The fourth paper, Towards Declarative Self-Adapting Buffer Management, by Pavel Chuprikov and his colleagues, introduces a novel machine learning based approach to buffer management. The idea is to provide a queue management infrastructure that automatically adapts to traffic changes and identifies the policy that is hypothetically best suited for current traffic patterns. The authors adopt a multi-armed bandits model, and given that different objectives and assumptions lead to different bandit algorithms, they discuss and explore the design space while providing an experimental evaluation that validates their recommendations. The authors provide a GitHub repository that allows for the reproducibility of their result through the NS-2 simulator.

The fifth paper, also our second paper in the new education series, Open Educational Resources for Computer Networking, by Olivier Bonaventure and his colleagues, describes an effort to create an online, interactive textbook for computer networking. What distinguishes this textbook from traditional ones is that it not only is it free and available for anyone in the world to use, but also, it is also interactive. Therefore, this goes way beyond what a textbook usually offers: it is an interactive learning platform for computer networking. The authors here report on about ten years of experience with it, that led to some interesting experiences and lessons learned.

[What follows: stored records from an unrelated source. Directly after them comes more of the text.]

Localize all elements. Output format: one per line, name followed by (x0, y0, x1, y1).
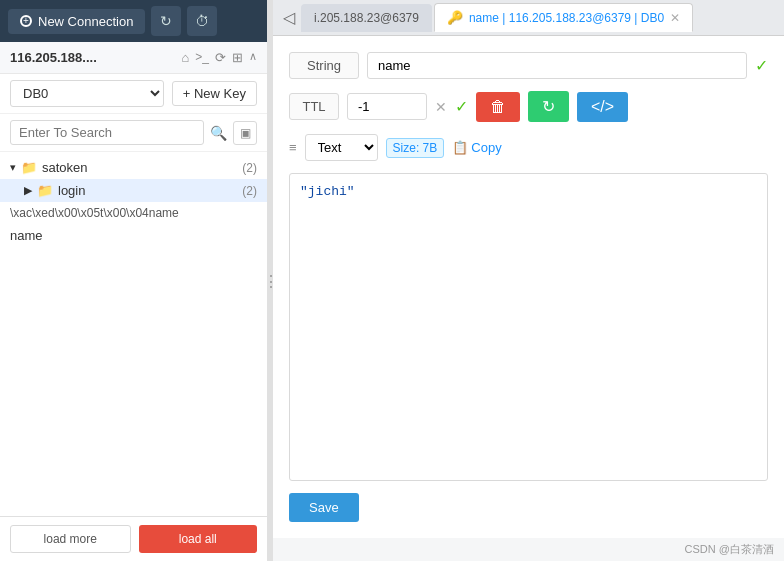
folder-icon: 📁 (21, 160, 37, 175)
key-field-row: String ✓ (289, 52, 768, 79)
search-row: 🔍 ▣ (0, 114, 267, 152)
clock-icon: ⏱ (195, 13, 209, 29)
ttl-input[interactable] (347, 93, 427, 120)
refresh-button[interactable]: ↻ (151, 6, 181, 36)
plus-dot-icon: + (20, 15, 32, 27)
db-select[interactable]: DB0DB1DB2DB3DB4DB5DB6DB7DB8DB9DB10DB11DB… (10, 80, 164, 107)
grid-icon[interactable]: ⊞ (232, 50, 243, 65)
home-icon[interactable]: ⌂ (181, 50, 189, 65)
terminal-icon[interactable]: >_ (195, 50, 209, 65)
item-label: name (10, 228, 43, 243)
sync-icon[interactable]: ⟳ (215, 50, 226, 65)
refresh-icon: ↻ (160, 13, 172, 29)
key-check-icon[interactable]: ✓ (755, 56, 768, 75)
ttl-clear-icon[interactable]: ✕ (435, 99, 447, 115)
new-connection-button[interactable]: + New Connection (8, 9, 145, 34)
load-all-label: load all (179, 532, 217, 546)
item-label: satoken (42, 160, 88, 175)
tree-item-name-key[interactable]: name (0, 224, 267, 247)
tree-item-login[interactable]: ▶ 📁 login (2) (0, 179, 267, 202)
search-input[interactable] (10, 120, 204, 145)
load-more-label: load more (44, 532, 97, 546)
format-select[interactable]: Text JSON HEX (305, 134, 378, 161)
search-icon: 🔍 (210, 125, 227, 141)
watermark: CSDN @白茶清酒 (273, 538, 784, 561)
db-row: DB0DB1DB2DB3DB4DB5DB6DB7DB8DB9DB10DB11DB… (0, 74, 267, 114)
item-count: (2) (242, 184, 257, 198)
chevron-icon[interactable]: ∧ (249, 50, 257, 65)
right-panel: ◁ i.205.188.23@6379 🔑 name | 116.205.188… (273, 0, 784, 561)
server-icons: ⌂ >_ ⟳ ⊞ ∧ (181, 50, 257, 65)
copy-icon: 📋 (452, 140, 468, 155)
tab-server[interactable]: i.205.188.23@6379 (301, 4, 432, 32)
watermark-text: CSDN @白茶清酒 (685, 543, 774, 555)
tab-server-label: i.205.188.23@6379 (314, 11, 419, 25)
delete-button[interactable]: 🗑 (476, 92, 520, 122)
filter-button[interactable]: ▣ (233, 121, 257, 145)
new-connection-label: New Connection (38, 14, 133, 29)
ttl-check-icon[interactable]: ✓ (455, 97, 468, 116)
arrow-icon: ▶ (24, 184, 32, 197)
panel-divider[interactable] (268, 0, 273, 561)
item-label: \xac\xed\x00\x05t\x00\x04name (10, 206, 179, 220)
ttl-label-text: TTL (302, 99, 325, 114)
tree-item-satoken[interactable]: ▾ 📁 satoken (2) (0, 156, 267, 179)
text-icon: ≡ (289, 140, 297, 155)
arrow-icon: ▾ (10, 161, 16, 174)
search-button[interactable]: 🔍 (210, 125, 227, 141)
key-type-badge: String (289, 52, 359, 79)
copy-label: Copy (471, 140, 501, 155)
tree-area: ▾ 📁 satoken (2) ▶ 📁 login (2) \xac\xed\x… (0, 152, 267, 516)
folder-icon: 📁 (37, 183, 53, 198)
new-key-label: + New Key (183, 86, 246, 101)
refresh-value-button[interactable]: ↻ (528, 91, 569, 122)
main-content: String ✓ TTL ✕ ✓ 🗑 ↻ </> ≡ Text JSON HEX (273, 36, 784, 538)
tab-prev-button[interactable]: ◁ (279, 4, 299, 31)
tabs-bar: ◁ i.205.188.23@6379 🔑 name | 116.205.188… (273, 0, 784, 36)
server-row: 116.205.188.... ⌂ >_ ⟳ ⊞ ∧ (0, 42, 267, 74)
tree-item-hex-key[interactable]: \xac\xed\x00\x05t\x00\x04name (0, 202, 267, 224)
load-all-button[interactable]: load all (139, 525, 258, 553)
item-label: login (58, 183, 85, 198)
key-type-label: String (307, 58, 341, 73)
ttl-label: TTL (289, 93, 339, 120)
tab-key-label: name | 116.205.188.23@6379 | DB0 (469, 11, 664, 25)
tab-close-icon[interactable]: ✕ (670, 11, 680, 25)
top-bar: + New Connection ↻ ⏱ (0, 0, 267, 42)
key-value-input[interactable] (367, 52, 747, 79)
load-more-button[interactable]: load more (10, 525, 131, 553)
copy-button[interactable]: 📋 Copy (452, 140, 501, 155)
save-button[interactable]: Save (289, 493, 359, 522)
save-label: Save (309, 500, 339, 515)
size-badge: Size: 7B (386, 138, 445, 158)
code-button[interactable]: </> (577, 92, 628, 122)
tab-key[interactable]: 🔑 name | 116.205.188.23@6379 | DB0 ✕ (434, 3, 693, 32)
bottom-buttons: load more load all (0, 516, 267, 561)
filter-icon: ▣ (240, 126, 251, 140)
left-panel: + New Connection ↻ ⏱ 116.205.188.... ⌂ >… (0, 0, 268, 561)
item-count: (2) (242, 161, 257, 175)
value-area-header: ≡ Text JSON HEX Size: 7B 📋 Copy (289, 134, 768, 161)
server-name: 116.205.188.... (10, 50, 175, 65)
new-key-button[interactable]: + New Key (172, 81, 257, 106)
ttl-row: TTL ✕ ✓ 🗑 ↻ </> (289, 91, 768, 122)
clock-button[interactable]: ⏱ (187, 6, 217, 36)
value-textarea[interactable] (289, 173, 768, 481)
tab-key-icon: 🔑 (447, 10, 463, 25)
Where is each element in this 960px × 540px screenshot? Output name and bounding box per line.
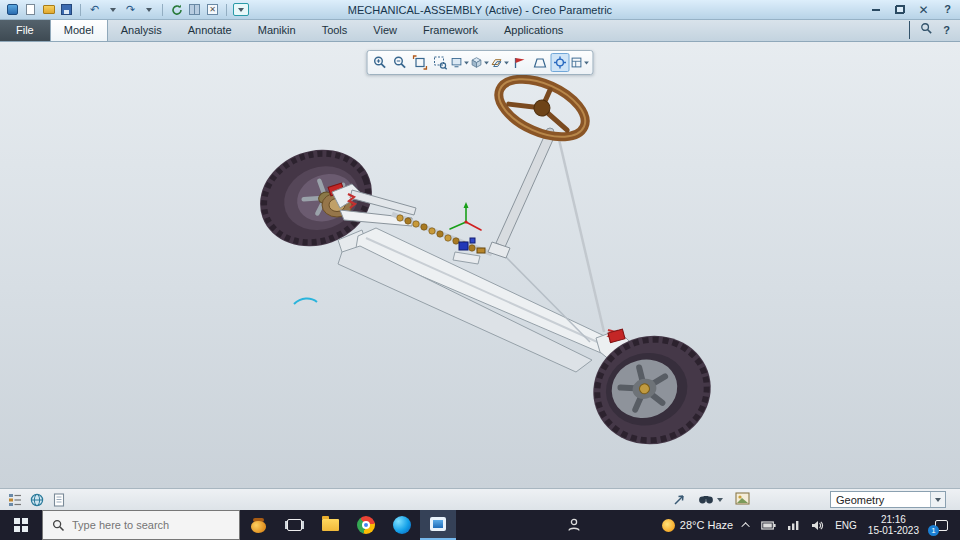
search-icon — [52, 519, 65, 532]
undo-dropdown-icon[interactable] — [105, 2, 120, 17]
minimize-icon[interactable] — [868, 2, 883, 17]
divider — [80, 4, 81, 16]
status-bar-right: Geometry — [672, 491, 954, 508]
named-views-icon[interactable] — [451, 53, 470, 72]
chrome-icon — [357, 516, 375, 534]
select-preview-icon[interactable] — [735, 492, 750, 507]
start-button[interactable] — [0, 510, 42, 540]
tab-annotate[interactable]: Annotate — [175, 19, 245, 41]
battery-icon[interactable] — [761, 521, 776, 530]
datum-display-icon[interactable] — [491, 53, 510, 72]
tab-analysis[interactable]: Analysis — [108, 19, 175, 41]
honey-app-icon — [249, 516, 268, 534]
title-bar: ↶ ↷ ✕ MECHANICAL-ASSEMBLY (Active) - Cre… — [0, 0, 960, 20]
open-file-icon[interactable] — [41, 2, 56, 17]
quick-access-toolbar: ↶ ↷ ✕ — [5, 2, 249, 17]
model-tree-icon[interactable] — [6, 492, 24, 508]
tab-model[interactable]: Model — [50, 19, 108, 41]
select-arrow-icon[interactable] — [672, 492, 686, 508]
selection-filter-dropdown[interactable]: Geometry — [830, 491, 946, 508]
redo-dropdown-icon[interactable] — [141, 2, 156, 17]
divider — [162, 4, 163, 16]
windows-logo-icon — [14, 518, 28, 532]
graphics-area[interactable] — [0, 42, 960, 488]
web-browser-icon[interactable] — [28, 492, 46, 508]
tab-applications[interactable]: Applications — [491, 19, 576, 41]
refit-icon[interactable] — [411, 53, 430, 72]
zoom-out-icon[interactable] — [391, 53, 410, 72]
save-icon[interactable] — [59, 2, 74, 17]
close-icon[interactable]: ✕ — [916, 2, 931, 17]
search-input[interactable] — [72, 519, 217, 531]
help-icon[interactable]: ? — [940, 2, 955, 17]
network-icon[interactable] — [787, 520, 800, 530]
selection-tools — [672, 492, 750, 508]
taskbar-search[interactable] — [42, 510, 240, 540]
people-icon — [567, 518, 581, 532]
clock-widget[interactable]: 21:16 15-01-2023 — [868, 514, 919, 536]
people-button[interactable] — [556, 510, 592, 540]
page-icon[interactable] — [50, 492, 68, 508]
active-app-button[interactable] — [420, 510, 456, 540]
tab-tools[interactable]: Tools — [309, 19, 361, 41]
in-graphics-toolbar — [367, 50, 594, 75]
honey-app-button[interactable] — [240, 510, 276, 540]
clock-date: 15-01-2023 — [868, 525, 919, 536]
regenerate-icon[interactable] — [169, 2, 184, 17]
file-explorer-icon — [322, 519, 339, 531]
perspective-icon[interactable] — [531, 53, 550, 72]
clock-time: 21:16 — [868, 514, 919, 525]
selection-filter-value: Geometry — [831, 494, 930, 506]
display-style-icon[interactable] — [471, 53, 490, 72]
zoom-in-icon[interactable] — [371, 53, 390, 72]
window-title: MECHANICAL-ASSEMBLY (Active) - Creo Para… — [220, 0, 740, 20]
search-tool-icon[interactable] — [698, 493, 723, 506]
weather-widget[interactable]: 28°C Haze — [662, 519, 733, 532]
view-manager-icon[interactable] — [571, 53, 590, 72]
close-window-icon[interactable]: ✕ — [205, 2, 220, 17]
steering-wheel[interactable] — [487, 64, 598, 151]
window-grid-icon[interactable] — [187, 2, 202, 17]
action-center-button[interactable]: 1 — [930, 514, 952, 536]
task-view-button[interactable] — [276, 510, 312, 540]
highlighted-edge[interactable] — [294, 298, 317, 304]
help-icon[interactable]: ? — [943, 24, 950, 36]
spin-center-icon[interactable] — [551, 53, 570, 72]
redo-icon[interactable]: ↷ — [123, 2, 138, 17]
task-view-icon — [287, 519, 302, 531]
ribbon-right-controls: ? — [909, 19, 960, 41]
chrome-icon-center — [362, 521, 370, 529]
tab-view[interactable]: View — [360, 19, 410, 41]
notification-badge: 1 — [928, 525, 939, 536]
system-tray: 28°C Haze ENG 21:16 15-01-2023 1 — [662, 514, 960, 536]
tab-manikin[interactable]: Manikin — [245, 19, 309, 41]
status-bar: Geometry — [0, 488, 960, 510]
language-indicator[interactable]: ENG — [835, 520, 857, 531]
edge-button[interactable] — [384, 510, 420, 540]
window-controls: ✕ ? — [868, 2, 955, 17]
active-app-icon — [430, 517, 446, 531]
app-icon[interactable] — [5, 2, 20, 17]
chrome-button[interactable] — [348, 510, 384, 540]
tab-framework[interactable]: Framework — [410, 19, 491, 41]
weather-text: 28°C Haze — [680, 519, 733, 531]
filter-dropdown-arrow-icon[interactable] — [930, 492, 945, 507]
edge-icon — [393, 516, 411, 534]
collapse-ribbon-icon[interactable] — [909, 21, 910, 39]
annotation-display-icon[interactable] — [511, 53, 530, 72]
windows-taskbar: 28°C Haze ENG 21:16 15-01-2023 1 — [0, 510, 960, 540]
coordinate-system-triad[interactable] — [450, 202, 481, 230]
volume-icon[interactable] — [811, 520, 824, 531]
tab-file[interactable]: File — [0, 19, 50, 41]
undo-icon[interactable]: ↶ — [87, 2, 102, 17]
model-canvas[interactable] — [0, 42, 960, 488]
hidden-icons-chevron[interactable] — [744, 522, 750, 528]
zoom-window-icon[interactable] — [431, 53, 450, 72]
restore-icon[interactable] — [892, 2, 907, 17]
command-search-icon[interactable] — [920, 21, 933, 39]
new-file-icon[interactable] — [23, 2, 38, 17]
file-explorer-button[interactable] — [312, 510, 348, 540]
ribbon-tab-bar: File Model Analysis Annotate Manikin Too… — [0, 20, 960, 42]
weather-icon — [662, 519, 675, 532]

Then, we have two editorial notes. The first, Lessons Learned Organizing the PAM 2020 Virtual Conference, by Chris Misa and his colleagues, reports on the experience from the organizing committee of the 2020 edition of the Passive and Active Measurement (PAM) conference, that took place as a virtual event. It provides important lessons learned for future conferences that decide to go for a virtual event. The second editorial note, Update on ACM SIGCOMM CCR reviewing process: making the review process more open, by the whole CCR editorial board, aims to inform the SIGCOMM community on the reviewing process in place currently at CCR, and to share our plans to make CCR a more open and welcoming venue, adding more value to the SIGCOMM community.

I hope that you will enjoy reading this new issue and welcome comments and suggestions on CCR Online (https: //ccronline.sigcomm.org) or by email at ccr-editor at sigcomm.org.

Update on ACM SIGCOMM CCR reviewing process: towards a more open review process

Ralph Holz, Marco Mellia, Olivier Bonaventure, Hamed Haddadi, Matthew Caesar, Sergey Gorinsky, Gianni Antichi, Joseph Camp, kc Klaffy, Bhaskaran Raman, Anna Sperotto, Aline Viana, Steve Uhlig

Abstract

This editorial note aims to first inform the SIGCOMM community on the reviewing process in place currently at CCR, and second, share our plans to make CCR a more open and welcoming venue by making changes to the review process, adding more value to the SIGCOMM community.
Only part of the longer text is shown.